Vehicle Micro-circuitry & Computer Chips Will be a Problem During an EMP
First of all, most of the tests performed by the government and by private companies have conclude that most vehicles, pre-1990, will be largely unaffected by the EMP. The engine and mechanical parts of a vehicle will remain intact, however, the computer ignition systems and microcircuitry that controls much of a vehicle’s internal functioning could be fried instantly. If the engine is fine, but it won’t start because the chip in the ignition is fried, well, the result would answer the question.
The evidence to suggest that most cars will probably be OK during an EMP comes from a study done by the EMP Commission, specifically done to evaluate the consequences of an EMP burst on the national infrastructure.

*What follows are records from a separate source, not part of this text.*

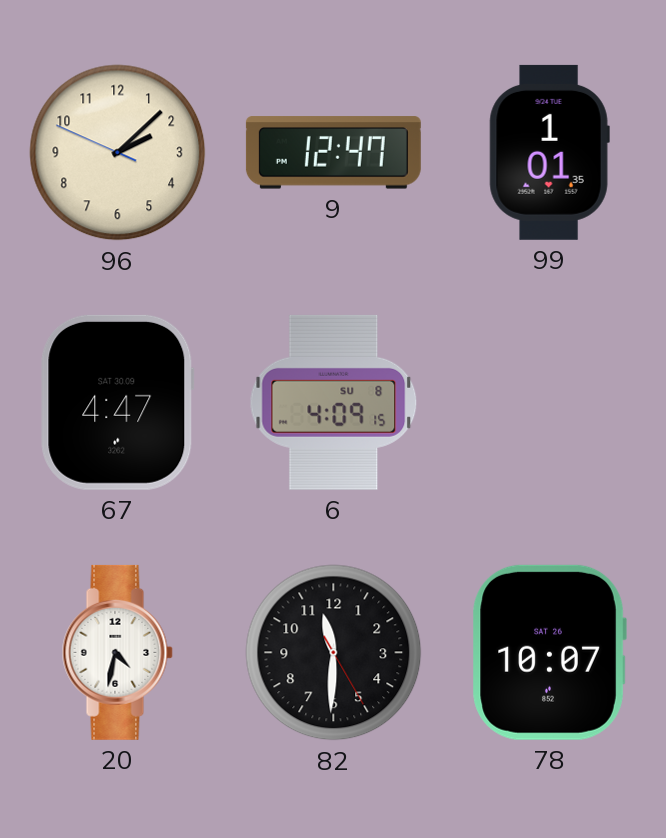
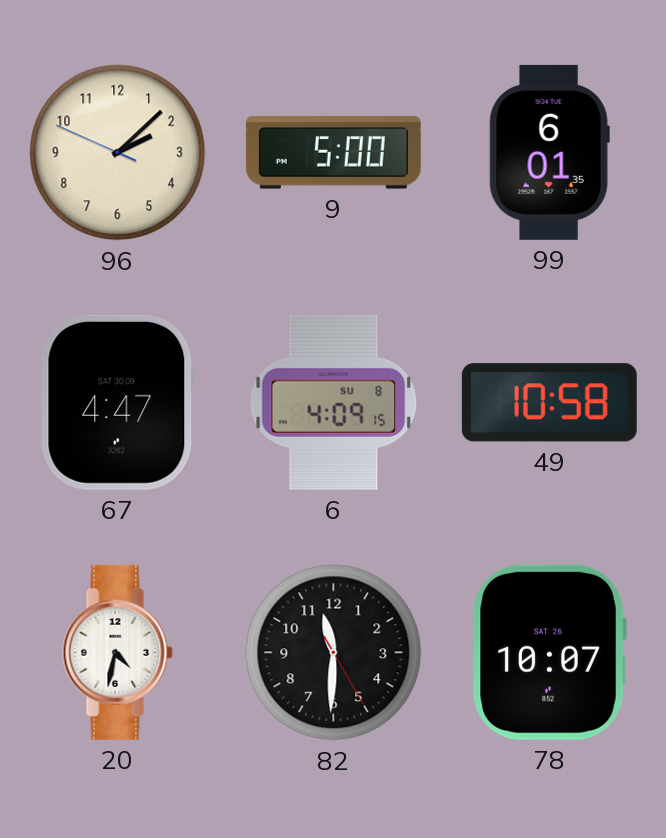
9: 12:47 -> 5:00
99: 1:01 -> 6:01
49: none -> 10:58
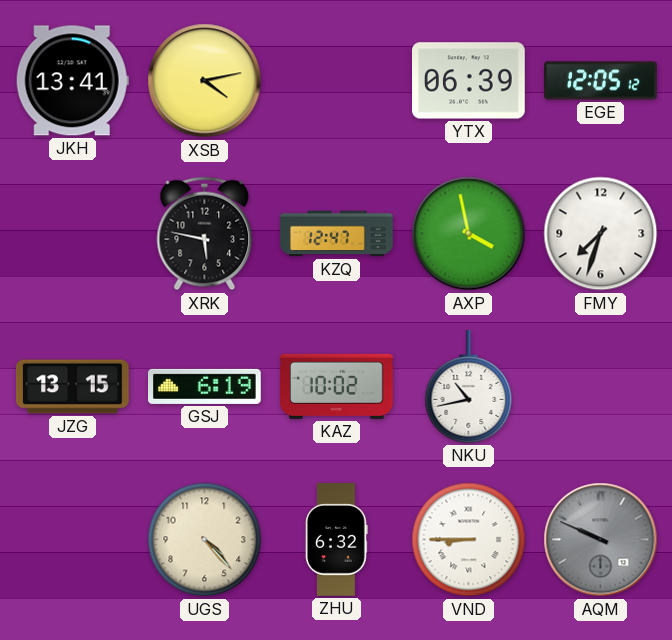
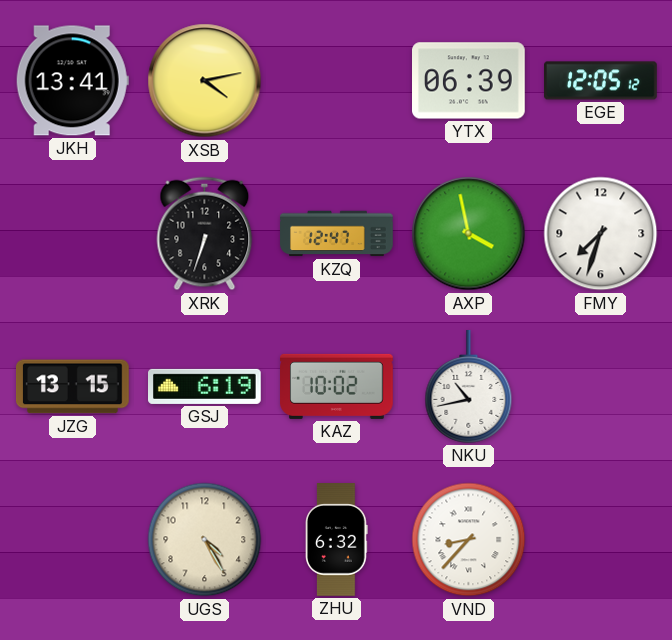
XRK: 5:47 -> 6:33
UGS: 4:23 -> 4:25
VND: 8:45 -> 8:37
AQM: 9:49 -> none
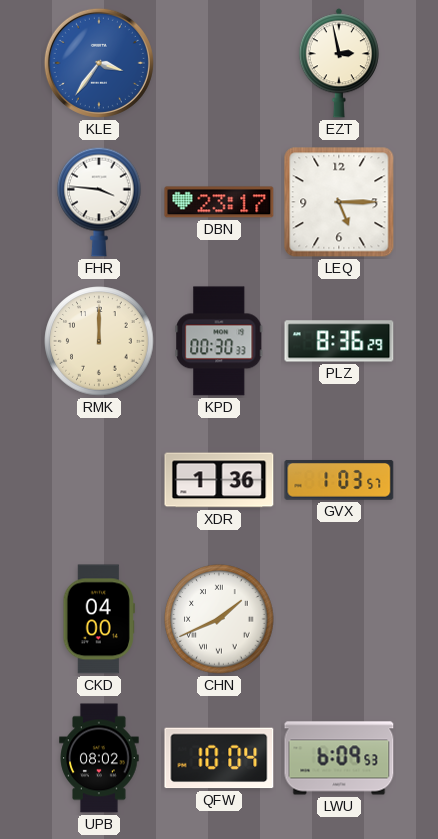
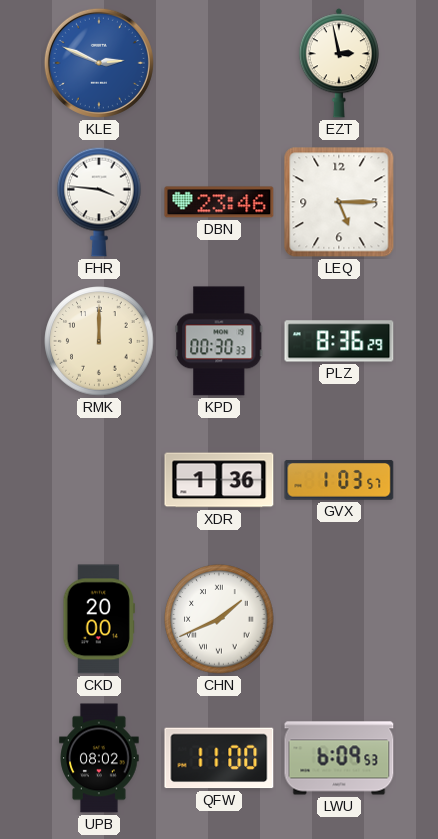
KLE: 3:36 -> 2:49
DBN: 23:17 -> 23:46
CKD: 04:00 -> 20:00
QFW: 10:04 -> 11:00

Here’s what the study reported about cars:
We tested a sample of 37 cars in an EMP simulation laboratory, with automobile vintages ranging from 1986 through 2002. Automobiles of these vintages include extensive electronics and represent a significant fraction of automobiles on the road today. The testing was conducted by exposing running and nonrunning automobiles to sequentially increasing EMP field intensities. If anomalous response (either temporary or permanent) was observed, the testing of that particular automobile was stopped. If no anomalous response was observed, the testing was continued up to the field intensity limits of the simulation capability (approximately 50 kV/m).
Automobiles were subjected to EMP environments under both engine turned off and engine turned on conditions. No effects were subsequently observed in those automobiles that were not turned on during EMP exposure. The most serious effect observed on running automobiles was that the motors in three cars stopped at field strengths of approximately 30 kV/m or above. In an actual EMP exposure, these vehicles would glide to a stop and require the driver to restart them. Electronics in the dashboard of one automobile were damaged and required repair. Other effects were relatively . Twenty-five automobiles exhibited malfunctions that could be considered only a nuisance (e.g., blinking dashboard lights) and did not require driver intervention to correct. Eight of the 37 cars tested did not exhibit any anomalous response.
Based on these test results, we expect few automobile effects at EMP field levels below 25 kV/m. Approximately 10 percent or more of the automobiles exposed to higher field levels may experience serious EMP effects, including engine stall, that require driver intervention to correct. We further expect that at least two out of three automobiles on the road will manifest some nuisance response at these higher field levels. The serious malfunctions could trigger car crashes on U.S. highways; the nuisance malfunctions could exacerbate this condition. The ultimate result of automobile EMP exposure could be triggered crashes that damage many more vehicles than are damaged by the EMP, the consequent loss of life, and multiple injuries.
Most cars, at least older cars, would not seriously be affected by an EMP. This is because a car’s wiring and electronics are already fairly well shielded against electromagnetic interference by the vehicle’s metal body, which acts something like a big Faraday cage.
One possible solution to further harden your car, truck and RV against an EMP attack would be to install a grounding wire. For decades, 18-wheelers have all utilized grounding wires attached to their frames, both for protection against lightning strikes, and to protect from static electrical discharge when delivering flammable cargo. This is something you too can easily do, and along with a grounding chain, you can protect your vehicle and RV home from an EMP.
How to Attach Grounding Wire to Your Vehicle
The EMP grounding wire can be a long, thick length of stranded steel cable, connected to the rear axle, allowing the cable to drag on the ground while the vehicle is in motion. This will allow any electrical charge to pass along the vehicle frame and into the cable, then into the ground. You will need to replace the steel cable periodically, as it will fray and wear down.
When your vehicle is not moving, you can increase your chances of surviving an EMP by affixing a grounding chain to the rear axle or frame. Use a chain with 1/8” thick links. You will not drag this chain. When you park the vehicle, coil the chain around the axle, or around the frame, and stake it to the ground. Bare earth is best. Do it at night before you go to bed, and during the workday, to give that added protection in the manner that electricity will pass along the grounding wire.
For a motorhome that tows a car, or a truck that tows a trailer, you could also use the safety tow chains, staking them with a metal stake to the ground when parked.
Is this a perfect solution? Probably not, but the point is, to give you a better chance during an EMP.